On Wed, 15 May 2002 16:47:00 -0400 Brian Keefer mgomes21@cox.net wrote:
By brutally slow, I mean flushDependents takes over a minute. My image gradually came to this level of sloth, I only noticed the growing delay in save&|quit(which do explicit GC with flushDependents). DependentsFields contains 4600 instances of ClassInHierarchyWrapper, which I guess is eating most of my cycles. According to Object's comment, heavy users of dependents should inherit from Model, and carry their own deps list. Would reparenting ListItemWrapper to Modal be the right fix?
Brian,
I did a little test and was about to inquire just how slow your computer was when I re-read your message. My test had added 4600 items to DependentsFields and then timed Object flushDependents -- about 6 seconds. When I saw you actually had more than 4600 items total, I counted up what was in your jpeg and tried again with 7532 items in DependentsFields. This time it took 61 seconds! Looks like you have crossed a threshhold where the 12-bit identity hash values stop being reasonably efficient and result in lots of re-probing.

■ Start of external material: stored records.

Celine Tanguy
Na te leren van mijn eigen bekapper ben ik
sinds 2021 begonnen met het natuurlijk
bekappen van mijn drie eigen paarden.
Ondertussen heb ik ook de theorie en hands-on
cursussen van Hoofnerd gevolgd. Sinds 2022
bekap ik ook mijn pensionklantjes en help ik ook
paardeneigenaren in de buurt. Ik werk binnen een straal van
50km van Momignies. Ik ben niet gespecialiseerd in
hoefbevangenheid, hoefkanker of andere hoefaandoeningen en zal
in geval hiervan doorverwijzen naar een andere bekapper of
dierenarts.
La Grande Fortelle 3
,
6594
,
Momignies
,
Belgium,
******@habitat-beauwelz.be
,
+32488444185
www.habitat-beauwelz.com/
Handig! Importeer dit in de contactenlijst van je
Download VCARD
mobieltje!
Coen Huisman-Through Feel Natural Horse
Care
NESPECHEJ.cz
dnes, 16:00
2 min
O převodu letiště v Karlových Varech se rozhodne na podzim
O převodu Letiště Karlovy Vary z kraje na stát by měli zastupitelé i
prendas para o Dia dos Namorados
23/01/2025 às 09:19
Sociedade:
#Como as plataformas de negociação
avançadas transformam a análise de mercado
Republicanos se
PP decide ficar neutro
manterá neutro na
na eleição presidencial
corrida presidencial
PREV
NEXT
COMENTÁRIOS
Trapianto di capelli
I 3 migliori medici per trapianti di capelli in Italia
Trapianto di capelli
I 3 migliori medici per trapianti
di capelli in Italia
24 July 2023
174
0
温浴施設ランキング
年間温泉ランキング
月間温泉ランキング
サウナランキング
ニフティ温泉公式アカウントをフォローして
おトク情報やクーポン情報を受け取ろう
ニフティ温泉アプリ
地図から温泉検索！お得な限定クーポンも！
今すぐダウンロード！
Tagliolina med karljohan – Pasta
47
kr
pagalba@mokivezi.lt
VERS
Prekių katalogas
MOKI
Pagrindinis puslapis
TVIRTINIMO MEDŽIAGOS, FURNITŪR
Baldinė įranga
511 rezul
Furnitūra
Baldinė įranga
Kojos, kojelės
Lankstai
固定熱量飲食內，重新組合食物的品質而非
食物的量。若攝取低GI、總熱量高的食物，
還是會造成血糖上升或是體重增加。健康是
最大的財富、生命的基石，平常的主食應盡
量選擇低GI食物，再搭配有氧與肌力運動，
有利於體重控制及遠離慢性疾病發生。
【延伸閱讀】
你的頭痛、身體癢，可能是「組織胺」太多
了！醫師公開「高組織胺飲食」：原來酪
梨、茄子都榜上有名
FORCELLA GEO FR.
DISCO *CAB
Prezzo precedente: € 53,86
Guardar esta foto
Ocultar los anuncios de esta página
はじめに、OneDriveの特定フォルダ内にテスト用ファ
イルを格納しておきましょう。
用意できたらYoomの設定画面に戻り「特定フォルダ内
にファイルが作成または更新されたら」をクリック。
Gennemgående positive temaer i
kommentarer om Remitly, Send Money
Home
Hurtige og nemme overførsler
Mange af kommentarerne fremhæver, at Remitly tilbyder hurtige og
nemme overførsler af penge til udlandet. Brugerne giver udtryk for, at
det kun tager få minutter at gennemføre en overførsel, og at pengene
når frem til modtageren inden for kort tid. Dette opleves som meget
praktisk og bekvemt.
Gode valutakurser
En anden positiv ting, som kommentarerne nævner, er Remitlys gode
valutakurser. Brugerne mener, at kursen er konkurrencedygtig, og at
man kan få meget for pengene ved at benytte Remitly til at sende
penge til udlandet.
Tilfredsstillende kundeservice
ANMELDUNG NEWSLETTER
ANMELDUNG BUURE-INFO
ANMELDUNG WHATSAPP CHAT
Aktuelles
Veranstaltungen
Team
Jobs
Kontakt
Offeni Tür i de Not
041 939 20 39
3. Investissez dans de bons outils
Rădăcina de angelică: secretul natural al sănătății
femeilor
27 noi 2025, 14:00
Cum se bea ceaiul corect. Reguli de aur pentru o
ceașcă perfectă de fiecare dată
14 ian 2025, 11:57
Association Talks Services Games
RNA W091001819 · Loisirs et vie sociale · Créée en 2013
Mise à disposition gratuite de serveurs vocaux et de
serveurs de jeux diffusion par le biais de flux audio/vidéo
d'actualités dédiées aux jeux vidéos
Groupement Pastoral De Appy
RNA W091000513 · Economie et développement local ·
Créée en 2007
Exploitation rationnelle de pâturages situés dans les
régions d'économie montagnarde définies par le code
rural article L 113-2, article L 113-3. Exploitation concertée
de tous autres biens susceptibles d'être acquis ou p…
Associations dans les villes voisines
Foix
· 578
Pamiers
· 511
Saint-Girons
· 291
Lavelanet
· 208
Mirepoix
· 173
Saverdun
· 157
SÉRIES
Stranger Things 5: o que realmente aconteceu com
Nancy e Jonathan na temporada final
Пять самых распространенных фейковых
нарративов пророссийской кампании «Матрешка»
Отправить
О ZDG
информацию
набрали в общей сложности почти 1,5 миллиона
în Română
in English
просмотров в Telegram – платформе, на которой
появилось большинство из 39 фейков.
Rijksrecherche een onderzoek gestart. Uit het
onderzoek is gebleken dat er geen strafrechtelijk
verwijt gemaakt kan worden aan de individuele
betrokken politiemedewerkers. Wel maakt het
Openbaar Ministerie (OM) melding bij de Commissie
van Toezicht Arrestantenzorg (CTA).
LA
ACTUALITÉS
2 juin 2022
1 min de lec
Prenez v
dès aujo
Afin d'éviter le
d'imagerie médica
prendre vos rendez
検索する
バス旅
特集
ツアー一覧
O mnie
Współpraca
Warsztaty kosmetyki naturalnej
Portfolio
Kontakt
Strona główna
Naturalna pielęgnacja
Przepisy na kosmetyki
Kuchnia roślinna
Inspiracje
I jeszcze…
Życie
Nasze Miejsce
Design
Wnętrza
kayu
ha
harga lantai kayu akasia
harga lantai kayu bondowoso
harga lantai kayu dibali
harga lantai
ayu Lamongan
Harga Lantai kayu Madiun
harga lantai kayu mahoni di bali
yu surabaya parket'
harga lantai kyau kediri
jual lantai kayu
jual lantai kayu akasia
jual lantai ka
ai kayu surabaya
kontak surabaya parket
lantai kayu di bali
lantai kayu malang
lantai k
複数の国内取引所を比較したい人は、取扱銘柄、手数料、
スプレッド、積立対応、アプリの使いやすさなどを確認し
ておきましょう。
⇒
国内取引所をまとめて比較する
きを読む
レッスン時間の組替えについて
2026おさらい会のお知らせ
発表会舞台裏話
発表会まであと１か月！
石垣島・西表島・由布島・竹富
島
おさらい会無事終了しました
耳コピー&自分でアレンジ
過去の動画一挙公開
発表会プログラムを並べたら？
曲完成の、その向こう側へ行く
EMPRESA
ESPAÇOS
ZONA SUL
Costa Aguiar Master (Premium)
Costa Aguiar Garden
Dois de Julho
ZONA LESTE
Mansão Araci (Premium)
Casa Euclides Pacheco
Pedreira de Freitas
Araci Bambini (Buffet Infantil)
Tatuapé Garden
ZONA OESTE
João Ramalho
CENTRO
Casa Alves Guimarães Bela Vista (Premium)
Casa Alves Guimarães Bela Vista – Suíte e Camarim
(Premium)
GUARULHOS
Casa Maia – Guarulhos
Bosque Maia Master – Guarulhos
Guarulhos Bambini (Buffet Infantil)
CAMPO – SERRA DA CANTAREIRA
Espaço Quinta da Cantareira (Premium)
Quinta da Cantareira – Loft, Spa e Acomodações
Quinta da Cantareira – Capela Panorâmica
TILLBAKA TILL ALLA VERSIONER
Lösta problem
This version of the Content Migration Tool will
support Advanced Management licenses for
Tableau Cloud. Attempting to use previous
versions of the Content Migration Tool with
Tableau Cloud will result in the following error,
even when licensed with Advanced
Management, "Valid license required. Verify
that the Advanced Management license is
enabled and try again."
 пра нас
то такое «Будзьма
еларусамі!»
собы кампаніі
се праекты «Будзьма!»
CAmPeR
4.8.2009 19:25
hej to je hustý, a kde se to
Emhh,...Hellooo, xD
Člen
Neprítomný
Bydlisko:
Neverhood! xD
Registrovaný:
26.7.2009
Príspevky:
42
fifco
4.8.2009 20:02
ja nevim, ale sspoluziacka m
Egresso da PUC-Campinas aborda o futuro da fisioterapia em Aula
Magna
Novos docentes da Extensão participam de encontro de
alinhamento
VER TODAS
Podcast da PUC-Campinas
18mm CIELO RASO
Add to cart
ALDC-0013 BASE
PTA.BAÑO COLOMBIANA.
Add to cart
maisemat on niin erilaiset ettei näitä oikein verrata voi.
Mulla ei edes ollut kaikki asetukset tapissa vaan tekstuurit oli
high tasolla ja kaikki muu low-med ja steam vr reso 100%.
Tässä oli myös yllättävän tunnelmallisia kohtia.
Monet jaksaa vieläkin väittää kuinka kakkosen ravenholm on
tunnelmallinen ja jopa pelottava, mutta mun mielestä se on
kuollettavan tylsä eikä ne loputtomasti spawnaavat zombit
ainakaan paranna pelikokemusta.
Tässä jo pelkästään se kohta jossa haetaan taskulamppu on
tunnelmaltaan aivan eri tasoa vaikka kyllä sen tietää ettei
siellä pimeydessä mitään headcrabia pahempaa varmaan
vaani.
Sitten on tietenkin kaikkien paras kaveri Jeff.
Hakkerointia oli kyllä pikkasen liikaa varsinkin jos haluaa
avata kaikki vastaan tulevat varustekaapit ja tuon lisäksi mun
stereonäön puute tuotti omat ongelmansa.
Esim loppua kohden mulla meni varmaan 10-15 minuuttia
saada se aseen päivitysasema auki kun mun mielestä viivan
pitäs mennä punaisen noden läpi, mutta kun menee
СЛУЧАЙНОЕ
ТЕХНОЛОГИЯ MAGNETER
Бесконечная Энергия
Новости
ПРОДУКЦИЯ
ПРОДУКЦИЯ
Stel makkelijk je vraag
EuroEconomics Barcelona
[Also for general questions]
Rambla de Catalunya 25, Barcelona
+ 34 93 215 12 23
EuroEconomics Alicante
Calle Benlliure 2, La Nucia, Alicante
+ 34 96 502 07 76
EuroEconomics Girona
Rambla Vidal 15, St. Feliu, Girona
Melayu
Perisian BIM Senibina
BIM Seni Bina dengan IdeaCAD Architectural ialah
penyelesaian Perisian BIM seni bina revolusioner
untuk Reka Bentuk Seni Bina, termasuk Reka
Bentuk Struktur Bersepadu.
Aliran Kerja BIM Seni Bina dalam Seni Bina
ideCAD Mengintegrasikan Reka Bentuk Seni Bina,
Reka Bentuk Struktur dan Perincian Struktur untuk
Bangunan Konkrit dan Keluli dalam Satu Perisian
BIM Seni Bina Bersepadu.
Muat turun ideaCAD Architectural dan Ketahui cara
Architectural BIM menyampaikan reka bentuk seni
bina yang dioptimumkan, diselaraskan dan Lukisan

So, yes, try reparenting the wrappers from Model or just implement #myDependents and #myDependents: so as to avoid inheriting anything you don't need (there may be some isKindOf: Model tests out there somewhere).
Cheers, Bob
On Wed, 15 May 2002, Bob Arning wrote:
On Wed, 15 May 2002 16:47:00 -0400 Brian Keefer mgomes21@cox.net wrote:
By brutally slow, I mean flushDependents takes over a minute. My image gradually came to this level of sloth, I only noticed the growing delay in save&|quit(which do explicit GC with flushDependents). DependentsFields contains 4600 instances of ClassInHierarchyWrapper, which I guess is eating most of my cycles. According to Object's comment, heavy users of dependents should inherit from Model, and carry their own deps list. Would reparenting ListItemWrapper to Modal be the right fix?
counted up what was in your jpeg and tried again with 7532 items in DependentsFields. This time it took 61 seconds! Looks like you have crossed a threshhold where the 12-bit identity hash values stop being reasonably efficient and result in lots of re-probing.
They don't have to be that way... My IdentityHash changeset (early february) reduces this problem by about 500x.... Right now, for Dictionaries >4000 elements, that do *not* define a custom hash functions, we're no faster than a full linear scan.
Another temporary *HACK*, roughly equivalent in effect to that changeset is to add:
YourClass>>hash self identityHash * 2000
to whatever the dependent class is.
Sorry for not keeping up with everything going on here.